━━ RAW DATA

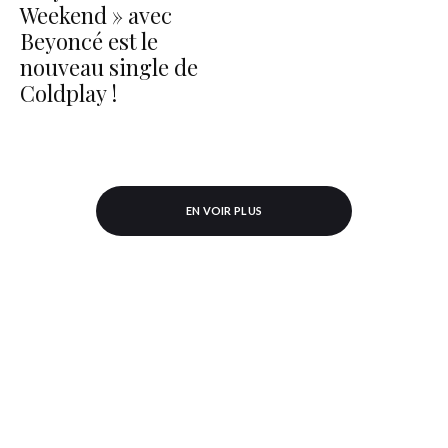
Weekend » avec
Beyoncé est le
nouveau single de
Coldplay !
EN VOIR PLUS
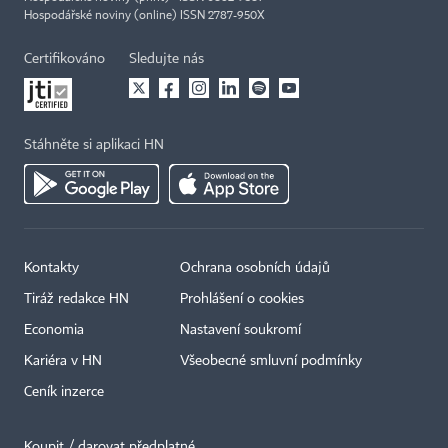
Hospodářské noviny (online) ISSN 2787-950X
Certifikováno
Sledujte nás
Stáhněte si aplikaci HN
Kontakty
Ochrana osobních údajů
Tiráž redakce HN
Prohlášení o cookies
Economia
Nastavení soukromí
Kariéra v HN
Všeobecné smluvní podmínky
Ceník inzerce
Koupit / darovat předplatné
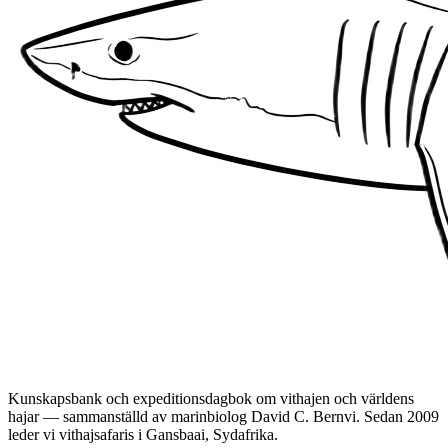
Kunskapsbank och expeditionsdagbok om vithajen och världens
hajar — sammanställd av marinbiolog David C. Bernvi. Sedan 2009
leder vi vithajsafaris i Gansbaai, Sydafrika.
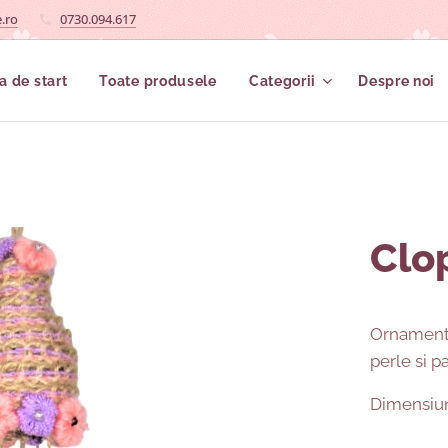
.ro
0730.094.617
a de start
Toate produsele
Categorii
Despre noi
Clo
Ornament s
perle si p
Dimensiun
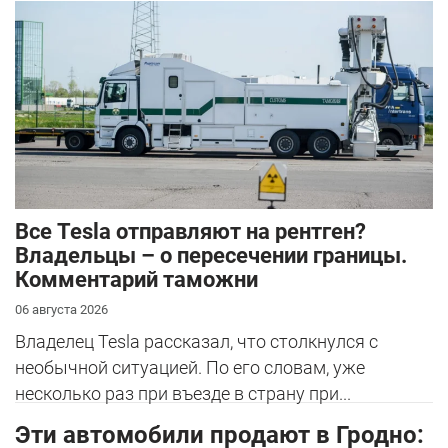
Все Tesla отправляют на рентген?
Владельцы – о пересечении границы.
Комментарий таможни
06 августа 2026
Владелец Tesla рассказал, что столкнулся с
необычной ситуацией. По его словам, уже
несколько раз при въезде в страну при...
Эти автомобили продают в Гродно:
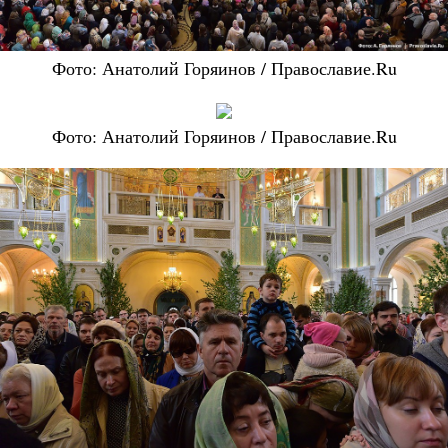
Фото: Анатолий Горяинов / Православие.Ru
Фото: Анатолий Горяинов / Православие.Ru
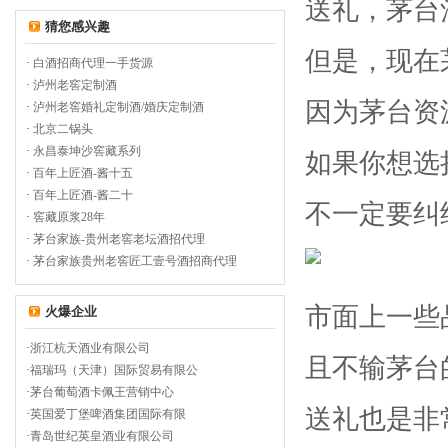
送礼，茅台
猜您感兴趣
但是，现在
·
白酒招商代理一手货源
·
泸州老窖定制酒
因为茅台资
·
泸州老窖婚礼定制酒/婚庆定制酒
·
北京二锅头
·
永昌泰坤沙窖藏系列
如果你想选
·
百年上匠酒-酱十五
·
百年上匠酒-酱二十
不一定要纠
·
窖藏原浆28年
·
茅台家族-贵州老窖老坛酒招代理
·
茅台家族贵州老窖匠工壹号酒招商代理
市面上一些
火爆企业
·
浙江杭天酒业有限公司
且不输茅台
·
福瑞玛（天津）国际贸易有限公
·
茅台葡萄酒卡佩王营销中心
送礼也是非
·
英国爱丁堡啤酒集团国际有限
·
青岛世纪英皇酒业有限公司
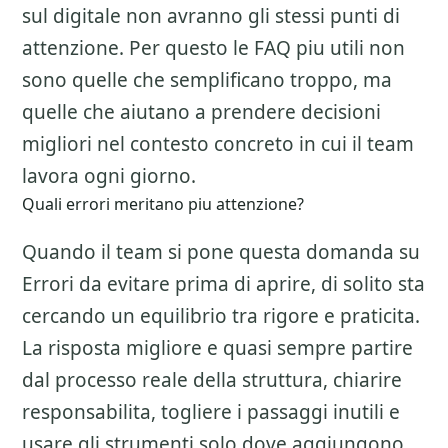
sul digitale non avranno gli stessi punti di
attenzione. Per questo le FAQ piu utili non
sono quelle che semplificano troppo, ma
quelle che aiutano a prendere decisioni
migliori nel contesto concreto in cui il team
lavora ogni giorno.
Quali errori meritano piu attenzione?
Quando il team si pone questa domanda su
Errori da evitare prima di aprire
, di solito sta
cercando un equilibrio tra rigore e praticita.
La risposta migliore e quasi sempre partire
dal processo reale della struttura, chiarire
responsabilita, togliere i passaggi inutili e
usare gli strumenti solo dove aggiungono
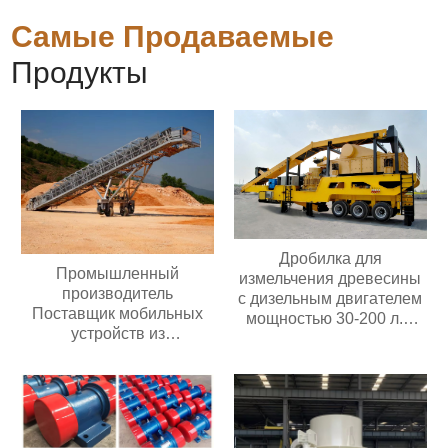
Самые Продаваемые
Продукты
Дробилка для
Промышленный
измельчения древесины
производитель
с дизельным двигателем
Поставщик мобильных
мощностью 30-200 л.с.
устройств из
Мобильная дробилка для
нержавеющей стали,
измельчения древесины
Электрический
полиуретановый
антистатический
регулятор скорости,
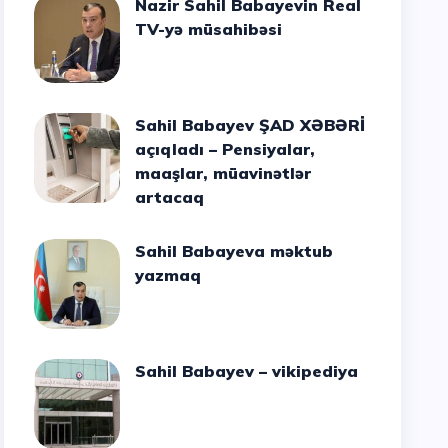
Nazir Sahil Babayevin Real
TV-yə müsahibəsi
Sahil Babayev ŞAD XƏBƏRİ
açıqladı – Pensiyalar,
maaşlar, müavinətlər
artacaq
Sahil Babayeva məktub
yazmaq
Sahil Babayev – vikipediya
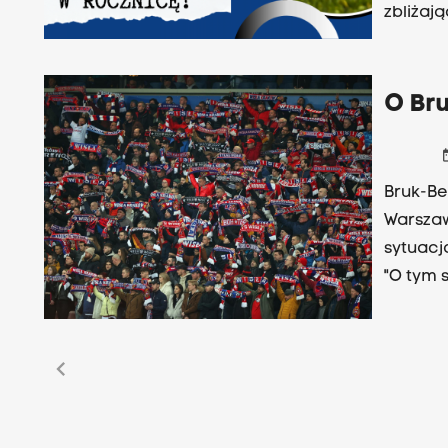
zbliżaj
O Bru
date
Bruk-Be
Warszaw
sytuacj
"O tym 
dzienni
chevron_left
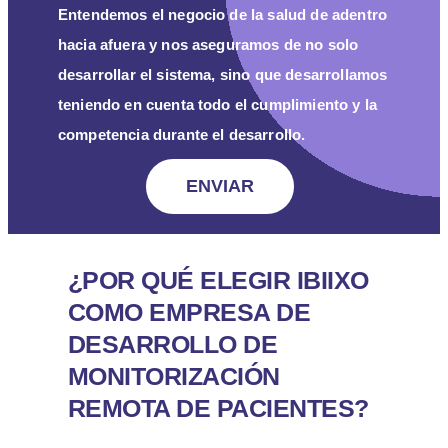
Entendemos el negocio de la salud de adentro
hacia afuera y nos aseguramos de no solo
desarrollar el sistema, sino que desarrollamos
teniendo en cuenta todo el cumplimiento y la
competencia durante el desarrollo.
ENVIAR
¿POR QUÉ ELEGIR IBIIXO
COMO EMPRESA DE
DESARROLLO DE
MONITORIZACIÓN
REMOTA DE PACIENTES?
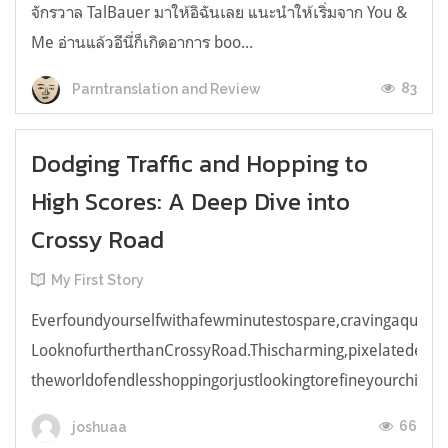
จักรวาล TalBauer มาให้อิฉันเลย แนะนำให้เริ่มจาก You &
Me อ่านแล้วอีนี่ก็เกิดอาการ boo...
83
Parntranslation and Review
Dodging Traffic and Hopping to
High Scores: A Deep Dive into
Crossy Road
My First Story
Everfoundyourselfwithafewminutestospare,cravingaquick,e
LooknofurtherthanCrossyRoad.Thischarming,pixelatedendl
theworldofendlesshoppingorjustlookingtorefineyourchicken
66
joshuaa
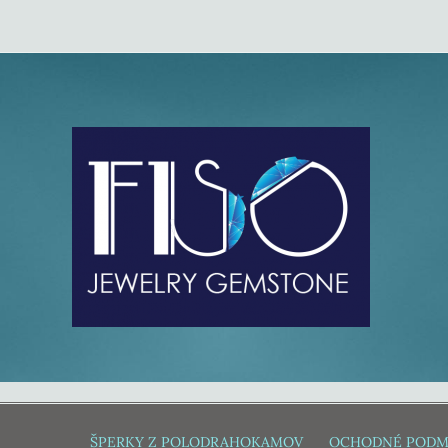
ŠPERKY Z POLODRAHOKAMOV
OCHODNÉ PODM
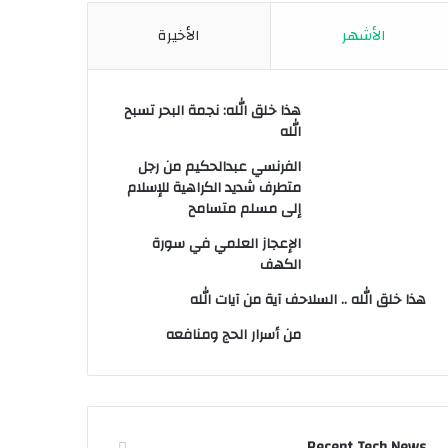
الأشهر
الأخيرة
هذا خلق الله: نجمة البحر تسبح
الله
الفرنسي عبدالحكيم من رجل
متطرف شديد الكراهية للإسلام
إلى مسلم متسامح
الإعجاز العلمي في سورة
الكهف
هذا خلق الله .. السلاحف آية من آيات الله
من أسرار الحج ومنافعه
Recent Tech News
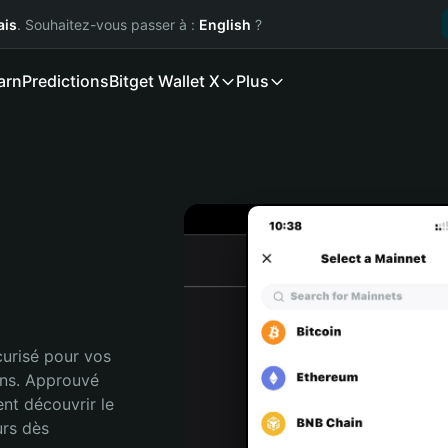
ais
. Souhaitez-vous passer à :
English
?
arn
Predictions
Bitget Wallet X
Plus
urisé pour vos 
ns. Approuvé 
nt découvrir le 
rs dès 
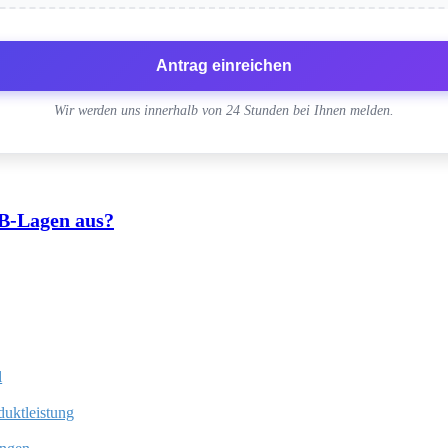
Antrag einreichen
Wir werden uns innerhalb von 24 Stunden bei Ihnen melden.
CB-Lagen aus?
l
duktleistung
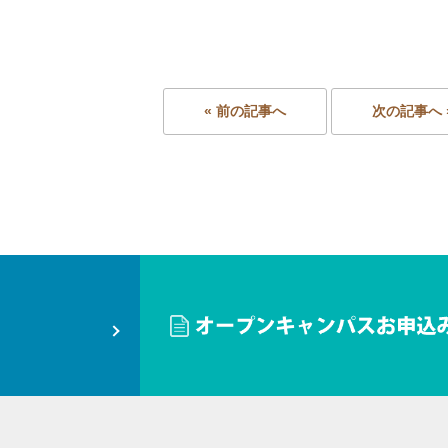
« 前の記事へ
次の記事へ 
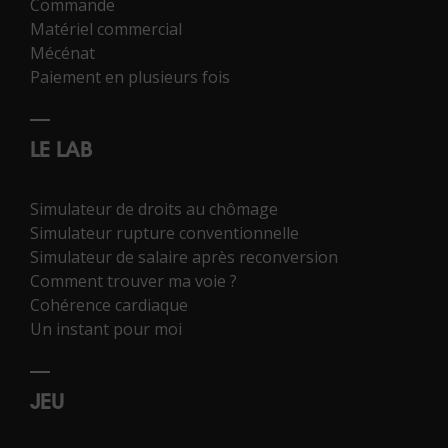
Commande
Matériel commercial
Mécénat
Paiement en plusieurs fois
LE LAB
Simulateur de droits au chômage
Simulateur rupture conventionnelle
Simulateur de salaire après reconversion
Comment trouver ma voie ?
Cohérence cardiaque
Un instant pour moi
JEU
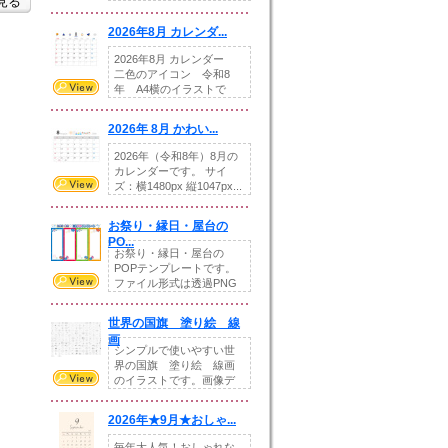
を見る
りの提...
2026年8月 カレンダ...
2026年8月 カレンダー
二色のアイコン 令和8
年 A4横のイラストで
す。8月をテ...
2026年 8月 かわい...
2026年（令和8年）8月の
カレンダーです。 サイ
ズ：横1480px 縦1047px...
お祭り・縁日・屋台の
PO...
お祭り・縁日・屋台の
POPテンプレートです。
ファイル形式は透過PNG
です。---太め...
世界の国旗 塗り絵 線
画
シンプルで使いやすい世
界の国旗 塗り絵 線画
のイラストです。画像デ
ータとEPSデータ...
2026年★9月★おしゃ...
毎年大人気！おしゃれな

━━━━

**WHAT THE EXERCISE ASKS:** Give every line of the data above again as it stands; the pictures stay out.

**YOUR SOLUTION:**
Weekend » avec
Beyoncé est le
nouveau single de
Coldplay !
EN VOIR PLUS
Hospodářské noviny (online) ISSN 2787-950X
Certifikováno
Sledujte nás
Stáhněte si aplikaci HN
Kontakty
Ochrana osobních údajů
Tiráž redakce HN
Prohlášení o cookies
Economia
Nastavení soukromí
Kariéra v HN
Všeobecné smluvní podmínky
Ceník inzerce
Koupit / darovat předplatné
Kunskapsbank och expeditionsdagbok om vithajen och världens
hajar — sammanställd av marinbiolog David C. Bernvi. Sedan 2009
leder vi vithajsafaris i Gansbaai, Sydafrika.
.ro
0730.094.617
a de start
Toate produsele
Categorii
Despre noi
Clo
Ornament s
perle si p
Dimensiun
Все Tesla отправляют на рентген?
Владельцы – о пересечении границы.
Комментарий таможни
06 августа 2026
Владелец Tesla рассказал, что столкнулся с
необычной ситуацией. По его словам, уже
несколько раз при въезде в страну при...
Эти автомобили продают в Гродно:
Фото: Анатолий Горяинов / Православие.Ru
Фото: Анатолий Горяинов / Православие.Ru
送礼，茅台
猜您感兴趣
但是，现在
·
白酒招商代理一手货源
·
泸州老窖定制酒
因为茅台资
·
泸州老窖婚礼定制酒/婚庆定制酒
·
北京二锅头
·
永昌泰坤沙窖藏系列
如果你想选
·
百年上匠酒-酱十五
·
百年上匠酒-酱二十
不一定要纠
·
窖藏原浆28年
·
茅台家族-贵州老窖老坛酒招代理
·
茅台家族贵州老窖匠工壹号酒招商代理
市面上一些
火爆企业
·
浙江杭天酒业有限公司
且不输茅台
·
福瑞玛（天津）国际贸易有限公
·
茅台葡萄酒卡佩王营销中心
送礼也是非
·
英国爱丁堡啤酒集团国际有限
·
青岛世纪英皇酒业有限公司
sul digitale non avranno gli stessi punti di
attenzione. Per questo le FAQ piu utili non
sono quelle che semplificano troppo, ma
quelle che aiutano a prendere decisioni
migliori nel contesto concreto in cui il team
lavora ogni giorno.
Quali errori meritano piu attenzione?
Quando il team si pone questa domanda su
Errori da evitare prima di aprire
, di solito sta
cercando un equilibrio tra rigore e praticita.
La risposta migliore e quasi sempre partire
dal processo reale della struttura, chiarire
responsabilita, togliere i passaggi inutili e
usare gli strumenti solo dove aggiungono
Самые Продаваемые
Продукты
Дробилка для
Промышленный
измельчения древесины
производитель
с дизельным двигателем
Поставщик мобильных
мощностью 30-200 л.с.
устройств из
Мобильная дробилка для
нержавеющей стали,
измельчения древесины
Электрический
полиуретановый
антистатический
регулятор скорости,
Nazir Sahil Babayevin Real
TV-yə müsahibəsi
Sahil Babayev ŞAD XƏBƏRİ
açıqladı – Pensiyalar,
maaşlar, müavinətlər
artacaq
Sahil Babayeva məktub
yazmaq
Sahil Babayev – vikipediya
zbliżaj
O Bru
date
Bruk-Be
Warszaw
sytuacj
"O tym 
dzienni
chevron_left
Entendemos el negocio de la salud de adentro
hacia afuera y nos aseguramos de no solo
desarrollar el sistema, sino que desarrollamos
teniendo en cuenta todo el cumplimiento y la
competencia durante el desarrollo.
ENVIAR
¿POR QUÉ ELEGIR IBIIXO
COMO EMPRESA DE
DESARROLLO DE
MONITORIZACIÓN
REMOTA DE PACIENTES?
จักรวาล TalBauer มาให้อิฉันเลย แนะนำให้เริ่มจาก You &
Me อ่านแล้วอีนี่ก็เกิดอาการ boo...
83
Parntranslation and Review
Dodging Traffic and Hopping to
High Scores: A Deep Dive into
Crossy Road
My First Story
Everfoundyourselfwithafewminutestospare,cravingaquick,e
LooknofurtherthanCrossyRoad.Thischarming,pixelatedendl
theworldofendlesshoppingorjustlookingtorefineyourchicken
66
joshuaa
ŠPERKY Z POLODRAHOKAMOV
OCHODNÉ PODM
الأشهر
الأخيرة
هذا خلق الله: نجمة البحر تسبح
الله
الفرنسي عبدالحكيم من رجل
متطرف شديد الكراهية للإسلام
إلى مسلم متسامح
الإعجاز العلمي في سورة
الكهف
هذا خلق الله .. السلاحف آية من آيات الله
من أسرار الحج ومنافعه
Recent Tech News
ais
. Souhaitez-vous passer à :
English
?
arn
Predictions
Bitget Wallet X
Plus
urisé pour vos 
ns. Approuvé 
nt découvrir le 
rs dès 
Antrag einreichen
Wir werden uns innerhalb von 24 Stunden bei Ihnen melden.
CB-Lagen aus?
l
duktleistung
« 前の記事へ
次の記事へ 
Commande
Matériel commercial
Mécénat
Paiement en plusieurs fois
LE LAB
Simulateur de droits au chômage
Simulateur rupture conventionnelle
Simulateur de salaire après reconversion
Comment trouver ma voie ?
Cohérence cardiaque
Un instant pour moi
JEU
を見る
りの提...
2026年8月 カレンダ...
2026年8月 カレンダー
二色のアイコン 令和8
年 A4横のイラストで
す。8月をテ...
2026年 8月 かわい...
2026年（令和8年）8月の
カレンダーです。 サイ
ズ：横1480px 縦1047px...
お祭り・縁日・屋台の
PO...
お祭り・縁日・屋台の
POPテンプレートです。
ファイル形式は透過PNG
です。---太め...
世界の国旗 塗り絵 線
画
シンプルで使いやすい世
界の国旗 塗り絵 線画
のイラストです。画像デ
ータとEPSデータ...
2026年★9月★おしゃ...
毎年大人気！おしゃれな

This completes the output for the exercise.